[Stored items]
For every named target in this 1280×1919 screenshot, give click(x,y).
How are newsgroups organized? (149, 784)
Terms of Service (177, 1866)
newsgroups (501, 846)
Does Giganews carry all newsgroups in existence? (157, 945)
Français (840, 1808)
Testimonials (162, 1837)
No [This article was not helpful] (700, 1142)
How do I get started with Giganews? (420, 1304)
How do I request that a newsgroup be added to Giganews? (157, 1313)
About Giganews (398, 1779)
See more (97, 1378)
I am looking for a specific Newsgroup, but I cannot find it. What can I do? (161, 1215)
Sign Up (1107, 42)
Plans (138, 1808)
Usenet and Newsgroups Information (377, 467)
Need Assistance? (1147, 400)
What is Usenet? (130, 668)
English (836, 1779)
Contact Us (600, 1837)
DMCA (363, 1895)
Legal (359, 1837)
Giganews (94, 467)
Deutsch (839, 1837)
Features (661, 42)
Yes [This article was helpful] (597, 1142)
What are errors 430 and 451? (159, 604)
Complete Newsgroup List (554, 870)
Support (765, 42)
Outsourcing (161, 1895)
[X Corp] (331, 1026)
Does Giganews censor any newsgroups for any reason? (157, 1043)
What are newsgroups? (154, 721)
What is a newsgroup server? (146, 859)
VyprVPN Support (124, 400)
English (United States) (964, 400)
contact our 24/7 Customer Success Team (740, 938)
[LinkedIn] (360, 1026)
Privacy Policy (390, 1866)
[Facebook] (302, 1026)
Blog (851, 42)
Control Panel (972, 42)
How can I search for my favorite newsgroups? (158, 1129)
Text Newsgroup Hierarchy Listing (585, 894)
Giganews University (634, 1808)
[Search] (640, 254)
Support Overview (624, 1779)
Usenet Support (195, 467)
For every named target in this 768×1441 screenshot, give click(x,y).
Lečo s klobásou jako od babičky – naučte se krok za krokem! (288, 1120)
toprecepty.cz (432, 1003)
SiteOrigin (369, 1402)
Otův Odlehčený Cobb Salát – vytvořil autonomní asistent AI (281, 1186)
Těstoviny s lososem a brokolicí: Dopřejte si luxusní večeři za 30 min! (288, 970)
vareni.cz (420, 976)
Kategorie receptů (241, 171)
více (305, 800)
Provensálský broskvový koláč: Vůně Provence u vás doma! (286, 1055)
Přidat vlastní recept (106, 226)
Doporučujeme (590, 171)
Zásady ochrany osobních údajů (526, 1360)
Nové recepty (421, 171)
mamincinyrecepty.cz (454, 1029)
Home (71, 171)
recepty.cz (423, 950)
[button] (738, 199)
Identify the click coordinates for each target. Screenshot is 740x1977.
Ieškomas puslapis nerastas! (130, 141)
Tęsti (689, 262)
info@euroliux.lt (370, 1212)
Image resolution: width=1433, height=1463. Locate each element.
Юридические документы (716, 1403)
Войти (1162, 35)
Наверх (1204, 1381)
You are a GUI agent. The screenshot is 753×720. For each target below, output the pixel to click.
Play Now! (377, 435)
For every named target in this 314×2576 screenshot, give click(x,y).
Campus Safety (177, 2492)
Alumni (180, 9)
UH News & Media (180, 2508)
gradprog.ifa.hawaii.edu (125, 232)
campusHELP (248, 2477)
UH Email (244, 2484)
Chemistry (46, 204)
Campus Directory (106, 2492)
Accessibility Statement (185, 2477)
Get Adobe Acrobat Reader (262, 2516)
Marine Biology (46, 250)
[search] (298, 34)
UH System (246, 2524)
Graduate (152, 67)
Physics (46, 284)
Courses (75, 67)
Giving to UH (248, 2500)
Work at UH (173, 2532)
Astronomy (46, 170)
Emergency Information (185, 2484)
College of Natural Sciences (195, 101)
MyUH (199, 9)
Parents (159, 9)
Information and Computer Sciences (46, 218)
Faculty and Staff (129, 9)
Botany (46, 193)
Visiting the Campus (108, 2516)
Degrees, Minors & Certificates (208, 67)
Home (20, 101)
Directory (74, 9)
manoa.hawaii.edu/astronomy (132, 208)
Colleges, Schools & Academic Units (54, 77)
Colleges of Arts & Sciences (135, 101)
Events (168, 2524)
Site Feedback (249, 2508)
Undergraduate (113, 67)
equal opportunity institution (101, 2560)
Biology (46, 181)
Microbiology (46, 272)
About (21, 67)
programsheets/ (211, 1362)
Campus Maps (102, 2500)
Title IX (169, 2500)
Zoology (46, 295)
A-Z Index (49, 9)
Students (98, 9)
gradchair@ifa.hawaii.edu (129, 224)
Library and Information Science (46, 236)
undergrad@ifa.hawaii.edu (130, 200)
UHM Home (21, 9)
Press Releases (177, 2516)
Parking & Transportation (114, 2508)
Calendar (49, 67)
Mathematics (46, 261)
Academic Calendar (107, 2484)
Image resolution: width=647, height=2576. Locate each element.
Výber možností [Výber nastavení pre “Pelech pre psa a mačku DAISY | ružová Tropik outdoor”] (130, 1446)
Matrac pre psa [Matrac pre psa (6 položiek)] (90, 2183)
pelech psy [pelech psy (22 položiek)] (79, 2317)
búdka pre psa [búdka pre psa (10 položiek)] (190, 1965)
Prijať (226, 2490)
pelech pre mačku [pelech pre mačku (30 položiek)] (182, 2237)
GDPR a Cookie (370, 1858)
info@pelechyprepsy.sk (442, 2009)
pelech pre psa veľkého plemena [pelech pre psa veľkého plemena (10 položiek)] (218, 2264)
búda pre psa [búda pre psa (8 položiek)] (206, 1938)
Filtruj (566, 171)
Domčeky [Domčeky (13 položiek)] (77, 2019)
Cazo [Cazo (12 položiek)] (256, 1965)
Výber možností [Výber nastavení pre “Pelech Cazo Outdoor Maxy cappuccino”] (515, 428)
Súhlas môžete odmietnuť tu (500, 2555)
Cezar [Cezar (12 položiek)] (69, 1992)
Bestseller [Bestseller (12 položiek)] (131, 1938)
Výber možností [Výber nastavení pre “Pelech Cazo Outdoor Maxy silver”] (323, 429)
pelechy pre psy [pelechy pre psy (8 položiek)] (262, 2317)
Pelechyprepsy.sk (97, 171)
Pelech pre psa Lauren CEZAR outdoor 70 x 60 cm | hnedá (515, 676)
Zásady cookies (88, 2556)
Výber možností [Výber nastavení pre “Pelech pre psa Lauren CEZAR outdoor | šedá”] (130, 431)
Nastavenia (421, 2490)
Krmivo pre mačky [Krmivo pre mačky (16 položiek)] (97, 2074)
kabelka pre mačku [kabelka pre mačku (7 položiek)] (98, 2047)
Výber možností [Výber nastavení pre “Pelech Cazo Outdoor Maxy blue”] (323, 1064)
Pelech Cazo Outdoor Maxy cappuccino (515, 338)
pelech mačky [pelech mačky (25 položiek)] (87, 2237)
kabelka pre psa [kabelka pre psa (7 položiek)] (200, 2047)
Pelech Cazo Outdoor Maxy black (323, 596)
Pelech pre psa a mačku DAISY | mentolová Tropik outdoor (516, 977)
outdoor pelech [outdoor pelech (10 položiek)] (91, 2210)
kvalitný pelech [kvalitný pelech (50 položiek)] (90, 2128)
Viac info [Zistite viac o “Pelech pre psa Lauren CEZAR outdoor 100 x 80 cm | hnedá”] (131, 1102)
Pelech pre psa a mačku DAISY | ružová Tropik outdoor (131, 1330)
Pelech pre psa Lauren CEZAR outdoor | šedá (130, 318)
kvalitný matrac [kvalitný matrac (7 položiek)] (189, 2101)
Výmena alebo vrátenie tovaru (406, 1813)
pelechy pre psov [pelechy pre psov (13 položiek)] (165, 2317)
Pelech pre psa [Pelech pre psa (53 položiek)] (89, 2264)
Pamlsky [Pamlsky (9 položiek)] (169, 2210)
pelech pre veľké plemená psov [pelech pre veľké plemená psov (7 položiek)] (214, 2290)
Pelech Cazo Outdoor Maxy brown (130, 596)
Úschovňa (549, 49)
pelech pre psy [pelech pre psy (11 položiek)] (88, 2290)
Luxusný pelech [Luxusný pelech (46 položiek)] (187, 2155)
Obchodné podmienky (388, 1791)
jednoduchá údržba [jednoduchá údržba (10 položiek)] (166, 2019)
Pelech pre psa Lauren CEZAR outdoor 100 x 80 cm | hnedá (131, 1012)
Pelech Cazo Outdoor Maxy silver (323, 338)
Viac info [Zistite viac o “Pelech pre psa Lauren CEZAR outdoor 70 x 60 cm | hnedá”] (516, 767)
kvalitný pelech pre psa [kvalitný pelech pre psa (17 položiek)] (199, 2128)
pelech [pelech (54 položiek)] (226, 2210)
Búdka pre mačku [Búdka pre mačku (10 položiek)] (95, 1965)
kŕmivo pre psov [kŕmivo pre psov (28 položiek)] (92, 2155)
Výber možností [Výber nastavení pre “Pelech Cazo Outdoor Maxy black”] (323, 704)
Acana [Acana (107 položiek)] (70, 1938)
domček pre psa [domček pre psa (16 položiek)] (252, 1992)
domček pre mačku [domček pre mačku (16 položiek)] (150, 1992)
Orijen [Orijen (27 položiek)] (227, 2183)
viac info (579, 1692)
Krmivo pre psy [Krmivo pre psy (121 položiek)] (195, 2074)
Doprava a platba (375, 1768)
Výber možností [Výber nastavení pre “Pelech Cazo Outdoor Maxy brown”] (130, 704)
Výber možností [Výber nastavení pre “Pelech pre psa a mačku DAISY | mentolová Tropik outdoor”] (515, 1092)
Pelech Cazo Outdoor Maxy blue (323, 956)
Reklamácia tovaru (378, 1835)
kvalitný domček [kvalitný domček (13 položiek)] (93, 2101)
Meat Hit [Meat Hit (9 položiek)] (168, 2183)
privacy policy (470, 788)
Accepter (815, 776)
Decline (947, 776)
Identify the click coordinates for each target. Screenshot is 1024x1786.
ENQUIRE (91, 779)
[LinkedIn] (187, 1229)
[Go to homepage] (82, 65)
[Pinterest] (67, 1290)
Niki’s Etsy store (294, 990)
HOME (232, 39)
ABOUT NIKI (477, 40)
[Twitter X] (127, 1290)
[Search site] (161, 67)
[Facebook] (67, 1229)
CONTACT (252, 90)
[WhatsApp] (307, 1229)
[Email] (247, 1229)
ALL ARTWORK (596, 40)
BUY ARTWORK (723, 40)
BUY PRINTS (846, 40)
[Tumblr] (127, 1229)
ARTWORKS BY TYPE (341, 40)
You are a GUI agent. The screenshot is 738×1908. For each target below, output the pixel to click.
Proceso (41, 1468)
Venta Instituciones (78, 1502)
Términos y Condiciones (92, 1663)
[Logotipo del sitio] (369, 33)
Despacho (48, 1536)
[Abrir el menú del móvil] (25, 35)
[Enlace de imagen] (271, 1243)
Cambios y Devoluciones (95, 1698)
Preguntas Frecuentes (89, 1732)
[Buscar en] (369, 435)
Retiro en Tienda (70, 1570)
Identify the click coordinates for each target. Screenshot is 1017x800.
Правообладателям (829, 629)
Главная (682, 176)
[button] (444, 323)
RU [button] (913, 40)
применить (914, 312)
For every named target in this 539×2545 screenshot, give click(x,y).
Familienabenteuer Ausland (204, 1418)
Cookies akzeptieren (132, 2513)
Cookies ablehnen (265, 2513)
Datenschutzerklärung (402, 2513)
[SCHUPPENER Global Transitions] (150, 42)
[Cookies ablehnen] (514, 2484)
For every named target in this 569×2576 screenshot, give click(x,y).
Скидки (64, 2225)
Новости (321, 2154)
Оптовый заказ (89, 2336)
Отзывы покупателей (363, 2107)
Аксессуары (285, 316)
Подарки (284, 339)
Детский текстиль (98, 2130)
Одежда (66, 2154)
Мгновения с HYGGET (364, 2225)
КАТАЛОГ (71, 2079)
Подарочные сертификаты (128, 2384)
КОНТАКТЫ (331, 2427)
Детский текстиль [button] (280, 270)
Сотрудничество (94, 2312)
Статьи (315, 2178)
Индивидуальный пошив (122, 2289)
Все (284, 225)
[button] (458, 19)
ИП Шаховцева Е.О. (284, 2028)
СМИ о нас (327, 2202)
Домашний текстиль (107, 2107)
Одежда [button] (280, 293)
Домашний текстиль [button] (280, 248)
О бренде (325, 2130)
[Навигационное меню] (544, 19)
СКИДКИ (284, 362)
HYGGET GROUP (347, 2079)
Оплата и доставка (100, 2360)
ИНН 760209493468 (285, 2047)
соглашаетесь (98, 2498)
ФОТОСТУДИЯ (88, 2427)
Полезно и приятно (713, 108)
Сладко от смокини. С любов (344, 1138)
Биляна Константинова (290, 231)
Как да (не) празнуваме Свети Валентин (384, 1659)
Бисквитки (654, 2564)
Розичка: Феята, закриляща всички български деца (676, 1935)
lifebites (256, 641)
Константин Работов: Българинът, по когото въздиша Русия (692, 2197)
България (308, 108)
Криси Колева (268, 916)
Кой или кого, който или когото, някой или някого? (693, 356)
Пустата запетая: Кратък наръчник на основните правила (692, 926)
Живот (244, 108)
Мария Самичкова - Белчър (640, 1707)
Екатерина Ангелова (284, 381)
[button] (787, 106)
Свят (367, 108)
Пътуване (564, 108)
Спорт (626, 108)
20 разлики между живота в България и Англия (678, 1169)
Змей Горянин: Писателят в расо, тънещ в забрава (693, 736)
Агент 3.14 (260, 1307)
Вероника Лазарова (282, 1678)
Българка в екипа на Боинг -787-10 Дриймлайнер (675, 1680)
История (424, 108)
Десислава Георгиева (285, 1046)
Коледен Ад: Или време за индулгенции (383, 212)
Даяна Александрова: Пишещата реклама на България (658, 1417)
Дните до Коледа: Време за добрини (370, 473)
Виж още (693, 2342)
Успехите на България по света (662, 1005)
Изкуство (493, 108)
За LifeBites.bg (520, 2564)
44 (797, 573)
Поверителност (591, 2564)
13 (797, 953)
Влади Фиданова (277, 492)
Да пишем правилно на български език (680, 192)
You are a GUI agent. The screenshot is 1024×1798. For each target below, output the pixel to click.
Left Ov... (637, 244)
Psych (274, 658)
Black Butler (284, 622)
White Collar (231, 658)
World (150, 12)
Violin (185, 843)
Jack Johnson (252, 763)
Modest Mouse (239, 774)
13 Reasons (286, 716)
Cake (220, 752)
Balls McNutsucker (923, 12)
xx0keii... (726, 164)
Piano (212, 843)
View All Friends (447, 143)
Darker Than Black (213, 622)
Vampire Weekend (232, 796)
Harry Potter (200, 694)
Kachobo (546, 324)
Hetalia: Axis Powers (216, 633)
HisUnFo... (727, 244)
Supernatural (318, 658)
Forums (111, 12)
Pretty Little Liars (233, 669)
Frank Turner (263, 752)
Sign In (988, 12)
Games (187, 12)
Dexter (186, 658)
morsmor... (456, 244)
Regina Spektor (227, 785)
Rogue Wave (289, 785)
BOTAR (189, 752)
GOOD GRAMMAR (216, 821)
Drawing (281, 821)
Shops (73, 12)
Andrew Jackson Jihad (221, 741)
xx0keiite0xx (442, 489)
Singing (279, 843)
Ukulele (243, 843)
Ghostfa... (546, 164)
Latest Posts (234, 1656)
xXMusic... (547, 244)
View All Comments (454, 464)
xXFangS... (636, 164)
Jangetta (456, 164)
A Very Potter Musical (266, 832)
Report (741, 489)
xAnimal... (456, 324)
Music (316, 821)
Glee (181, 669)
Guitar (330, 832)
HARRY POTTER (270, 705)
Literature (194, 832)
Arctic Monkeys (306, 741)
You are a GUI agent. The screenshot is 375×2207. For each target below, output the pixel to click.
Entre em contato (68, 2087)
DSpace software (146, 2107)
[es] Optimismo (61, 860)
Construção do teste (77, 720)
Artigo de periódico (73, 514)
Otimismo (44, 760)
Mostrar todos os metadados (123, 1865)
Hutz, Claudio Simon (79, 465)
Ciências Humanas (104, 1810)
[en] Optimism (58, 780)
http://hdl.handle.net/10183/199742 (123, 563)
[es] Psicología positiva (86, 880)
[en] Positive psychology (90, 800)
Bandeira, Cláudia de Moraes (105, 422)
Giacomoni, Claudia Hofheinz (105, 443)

TASK STATEMENT |
Start with the line above that contains "Psych (274, 658)" and stop after the line that contains "Supernatural (318, 658)". Output those lines exactly, and only those.

OUTPUT OF THE TASK |
Psych (274, 658)
Black Butler (284, 622)
White Collar (231, 658)
World (150, 12)
Violin (185, 843)
Jack Johnson (252, 763)
Modest Mouse (239, 774)
13 Reasons (286, 716)
Cake (220, 752)
Balls McNutsucker (923, 12)
xx0keii... (726, 164)
Piano (212, 843)
View All Friends (447, 143)
Darker Than Black (213, 622)
Vampire Weekend (232, 796)
Harry Potter (200, 694)
Kachobo (546, 324)
Hetalia: Axis Powers (216, 633)
HisUnFo... (727, 244)
Supernatural (318, 658)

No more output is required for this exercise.